Earlier this year Mike Pearl, a friend and a former colleague of mine at Vice, started a newsletter about climate change and other science-y topics called We Are Definitely Screwed, Maybe. The posts are in-depth and he clearly devotes a lot of time to each one, but he hasn’t put up a paywall and isn’t sure what the Substack will turn into.
“I have something in mind that I think that this newsletter could be, but I need readers,” he told me. “I need to know if I should be doing this or something else. It’s just growing enough that it feels like, some people do seem to like it, but nowhere near the point where I'll ever make money off of it. So it's like, do I stick with this? Or do I put my effort elsewhere?”
Pearl said he regards his Substack as a “side bet,” and that’s how most newsletterers see this sort of work. Being a freelance journalist means making a lot of these side bets. Maybe your newsletter goes viral and your subscriber numbers shoot up. Maybe a feature you write gets optioned into a film and you’re suddenly in demand. Maybe a cold pitch to an editor turns into a long-lasting relationship that turns into a staff gig with health insurance and a living wage. Or maybe a branded content shop reaches out with a job offer and you are like, Well, that is more money than I have made in my entire life.
Substack isn’t exactly exploiting the labor of writers, who should know the deal they are signing up for.
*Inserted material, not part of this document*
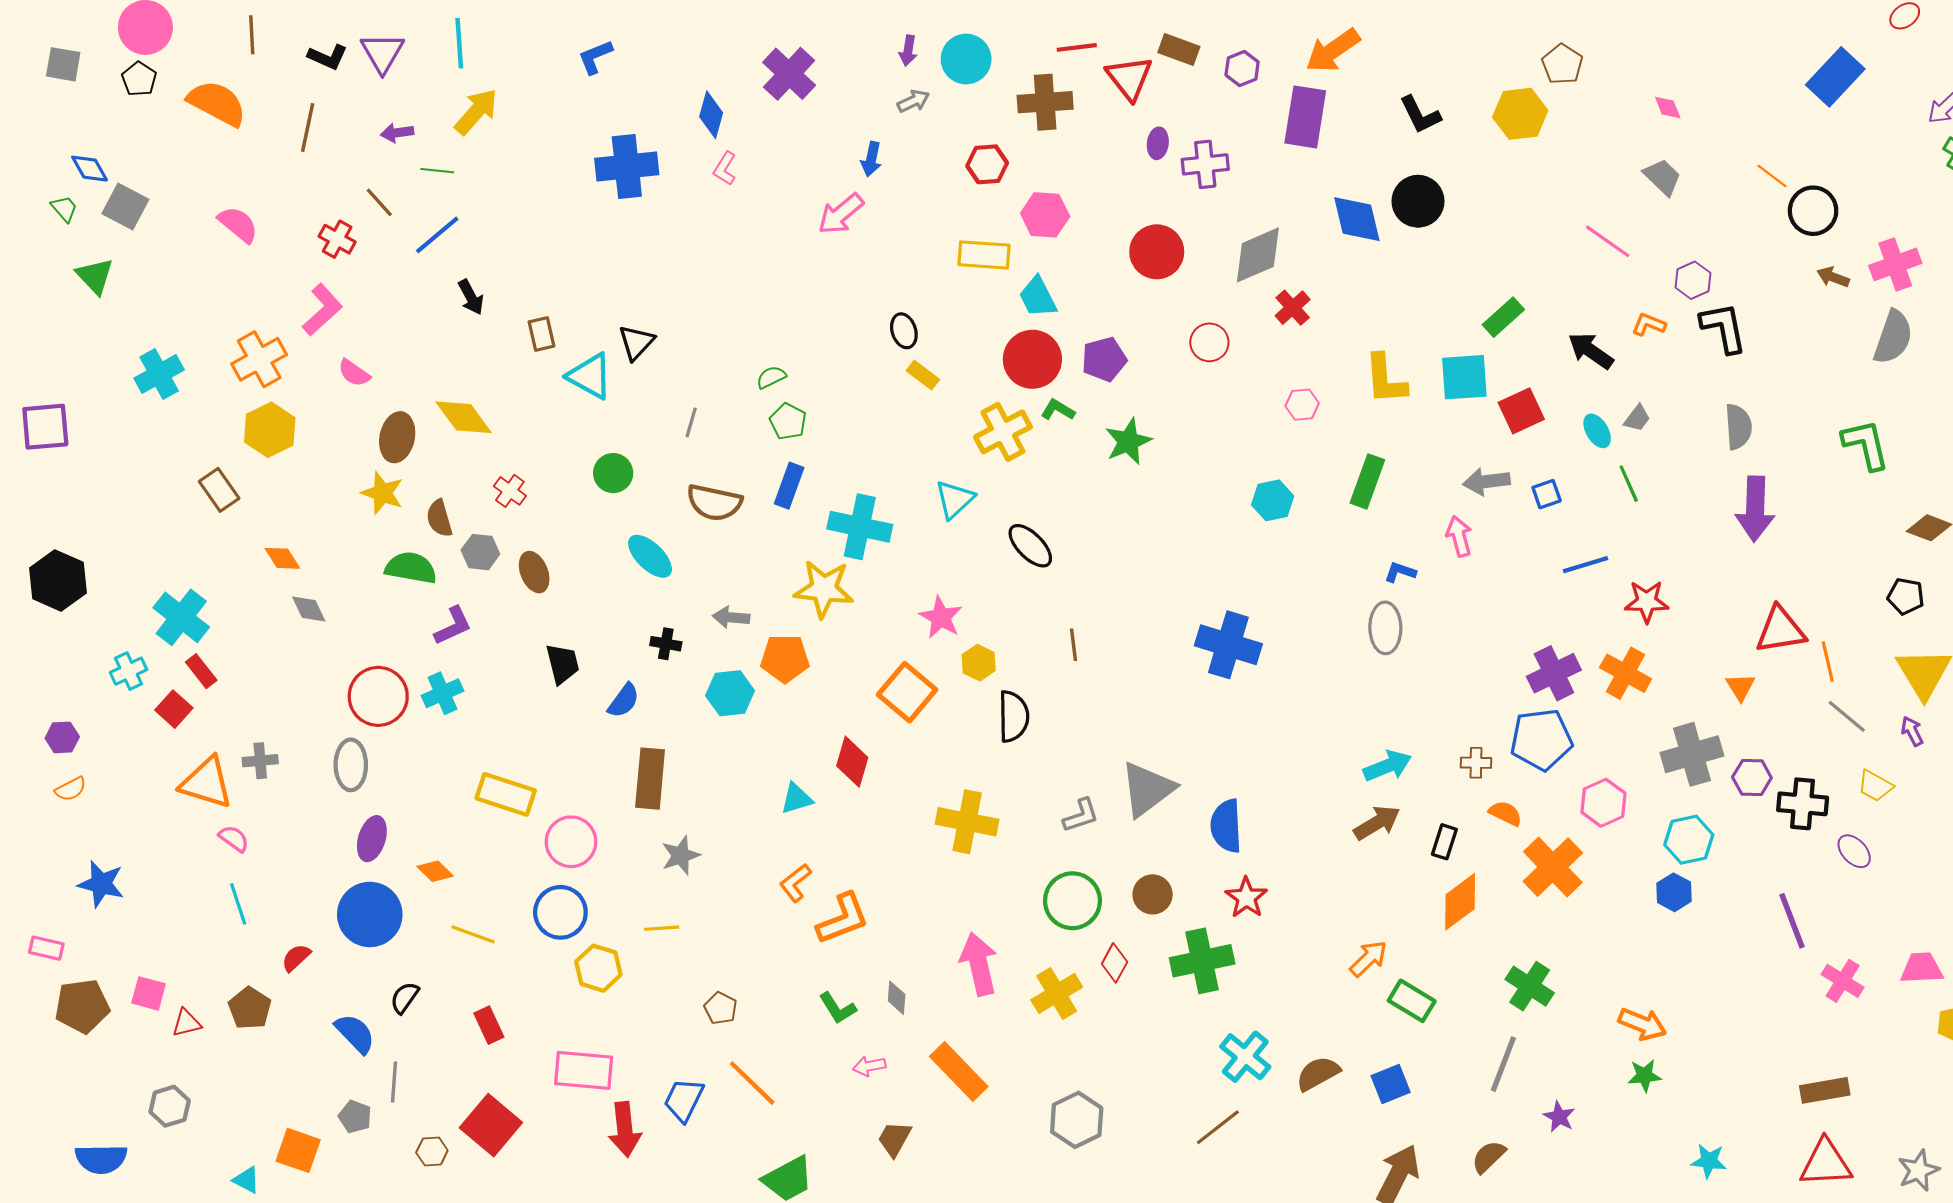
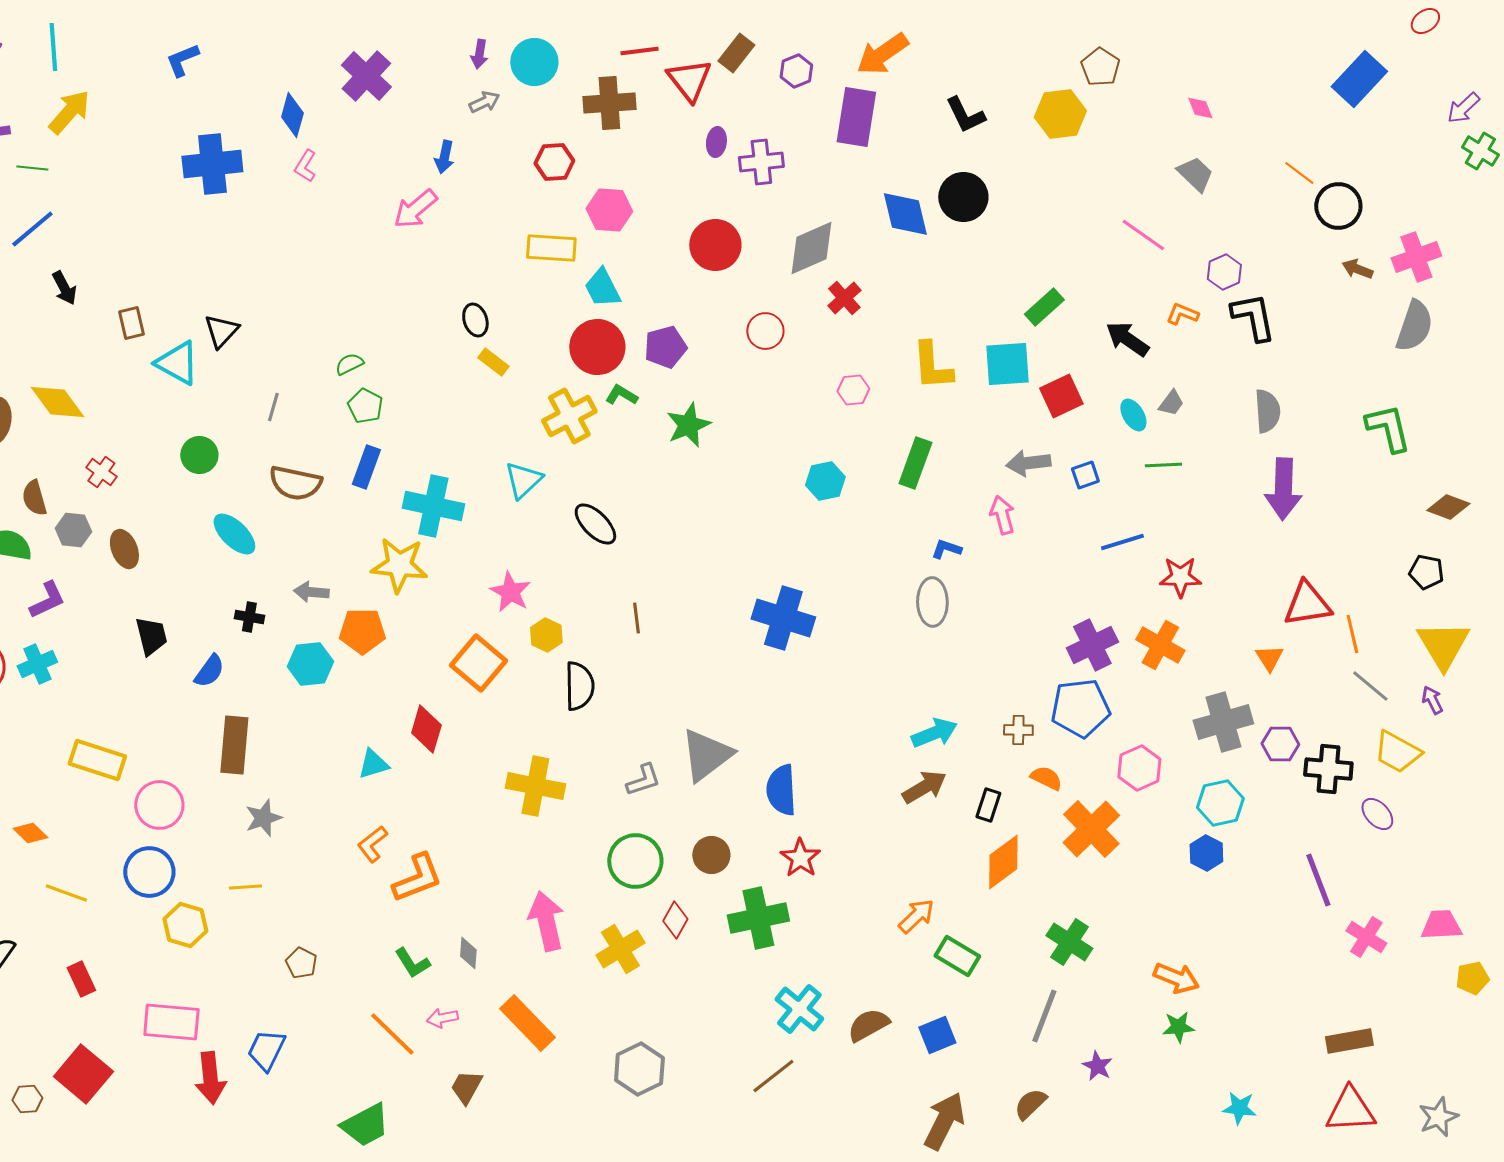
brown rectangle: (1179, 50) -> (736, 53), turned -72
green line: (1629, 484) -> (1163, 465), turned -69
yellow trapezoid: (1875, 786) -> (1397, 752), size x1.4
orange line: (752, 1083) -> (392, 1034), moved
But it’s not a service that changes the bad math of freelance writing. There will always be an upper crust of pundit-journalists who go on TV and bring in six figures for a Bradshaw-esque amount of work. What is lacking are the decent full-time jobs that constitute a normal career. For many people out here in the Substacker-freelancer unwashed masses, a regular paycheck from journalism counts as a coveted prize. A Substack, in other words, is a lottery ticket. But journalism has become an industry with too many lottery tickets.
CORRECTION 12/3: Due to my bad math, I initially wrote that Carrie Bradshaw’s $4 a word rate meant she made $52,000 a year writing one 1,000-word column a week, a livable-but-not-spectacular-by-NYC-standards wage. As eagle-eyed reader M. Campbell pointed out, I was lowballing Carrie—she’d earn $52k at $1 a word, but a Greenwaldian $208,000 at her preposterous Vogue rate. Apologies to the Sex and the City franchise.